May 16, 2009 at 2:33 am
They DO need to stop talking about these issues. In an election where we have all these problems with the economy and two wars oversees, if all a party can talk about is “gay marriage” and abortion, then it sends a message that Republicans don’t have actual solutions to fix bigger problems.
May 16, 2009 at 5:44 pm
littleisis,
Without Life, there is no pursuit of liberty and happiness.
May 15, 2009 at 2:50 pm
I sure do like your writing style, Sebastian Gray. It’s funny, entertaining, and even better than cupcakes.
May 15, 2009 at 2:51 pm
What a great article, Sebastian! I always look forward to reading your stories and how, in some, way it can humorously relate to what is going with all the insanity we see going on in our country.
With all these race stories ya’ll have been posting lately, I was able to apply it to a strategy meeting I was in at work today where wealthy, white, liberals are trying to stop any kind of construction in a predominately Hispanic, lower-income area. My client would be able to provide jobs for people in this area but the white liberals who think they care are preventing it. I suggested that what these white liberals are doing is RAAAACIST and to use it in our messaging. My boss dug it. I really do see this and what you’ve been observing as discrimination. I think it is time they got called out on it, minorities can get by just fine without the liberal interference.
May 15, 2009 at 2:57 pm
BTW, HB I was so excited to realize I have had the french toast you always talk about. I’ve been to Chicago a few times (been out to breakfast only twice in Chicago) but I was visiting my friend in Lakeview a couple years ago and she took me to Orange.

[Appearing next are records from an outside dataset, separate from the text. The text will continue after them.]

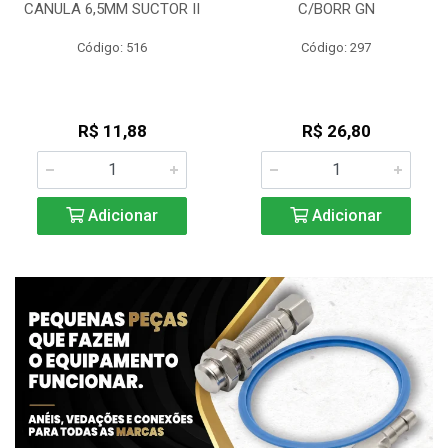
CANULA 6,5MM SUCTOR II
C/BORR GN
Código: 516
Código: 297
R$ 11,88
R$ 26,80
Adicionar
Adicionar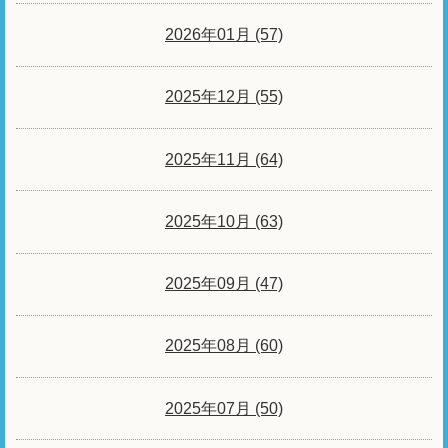
2026年01月 (57)
2025年12月 (55)
2025年11月 (64)
2025年10月 (63)
2025年09月 (47)
2025年08月 (60)
2025年07月 (50)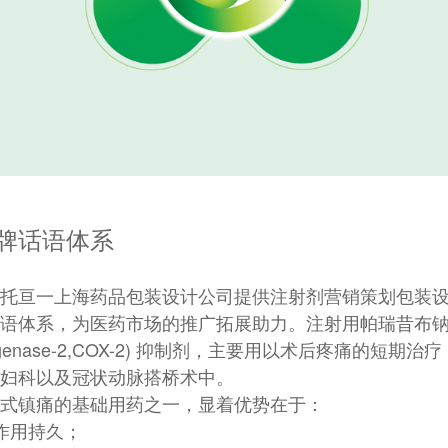
牌话语体系
托亘一上海药品包装设计公司提供注射剂营销策划包装
语体系，为医药市场的推广拓展助力。
注射用帕瑞昔布
ooxygenase-2,COX-2) 抑制剂，主要用以术后疼痛的短
妇科以及冠状动脉搭桥术中。
式镇痛的基础用药之一，显着优势在于：
作用持久；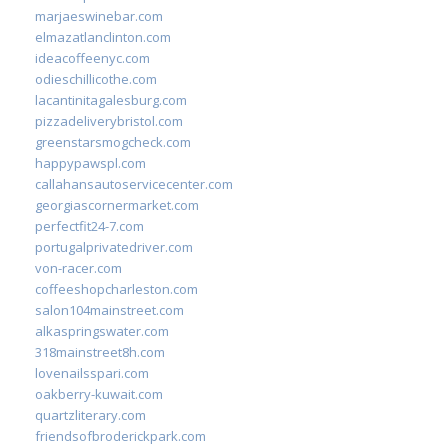
marjaeswinebar.com
elmazatlanclinton.com
ideacoffeenyc.com
odieschillicothe.com
lacantinitagalesburg.com
pizzadeliverybristol.com
greenstarsmogcheck.com
happypawspl.com
callahansautoservicecenter.com
georgiascornermarket.com
perfectfit24-7.com
portugalprivatedriver.com
von-racer.com
coffeeshopcharleston.com
salon104mainstreet.com
alkaspringswater.com
318mainstreet8h.com
lovenailsspari.com
oakberry-kuwait.com
quartzliterary.com
friendsofbroderickpark.com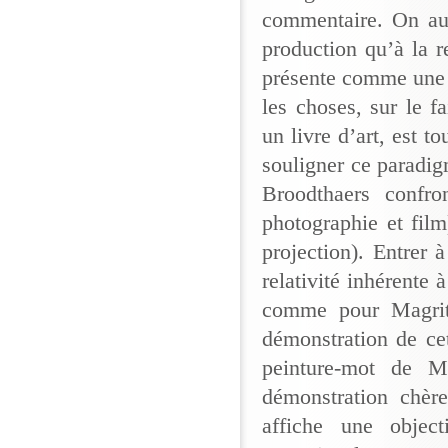
commentaire. On aur
production qu’à la r
présente comme une s
les choses, sur le 
un livre d’art, est t
souligner ce paradi
Broodthaers confro
photographie et film)
projection). Entrer à
relativité inhérente 
comme pour Magritt
démonstration de ce
peinture-mot de Ma
démonstration chère
affiche une object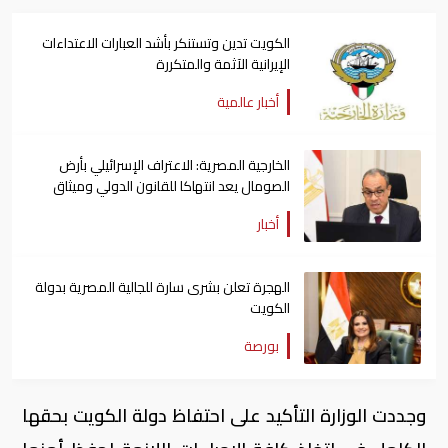
الكويت تدين وتستنكر بأشد العبارات الاعتداءات
الإيرانية الآثمة والمتكررة
أخبار عالمية
الخارجية المصرية: الاعتراف الإسرائيلي بأرض
الصومال يعد انتهاكا للقانون الدولي وميثاق
الأمم المتحدة
أخبار
الهجرة تعلن بشرى سارة للجالية المصرية بدولة
الكويت
بورصة
وجددت الوزارة التأكيد على احتفاظ دولة الكويت بحقها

And I ordered the chai French toast. It was AMAZING! I would have to agree with David on that one and I would be really disappointed if they brought me the wrong French toast. When I saw the picture of the toast on the sticks I was thinking WTF.
May 15, 2009 at 2:59 pm
oops I mean Jason, sorry was thinking about David since Sebastian referenced him in the above article.
May 16, 2009 at 3:49 am
Buffy,
You are right, it was Jason, another boyfriend with the French toast.
Sebastian took David to Orange and David hated it — because Orange does NOT allow any substitutions and does NOT allow you to say, “hold this” or “extra that” etc. Chef makes it how he makes it and you better be happy.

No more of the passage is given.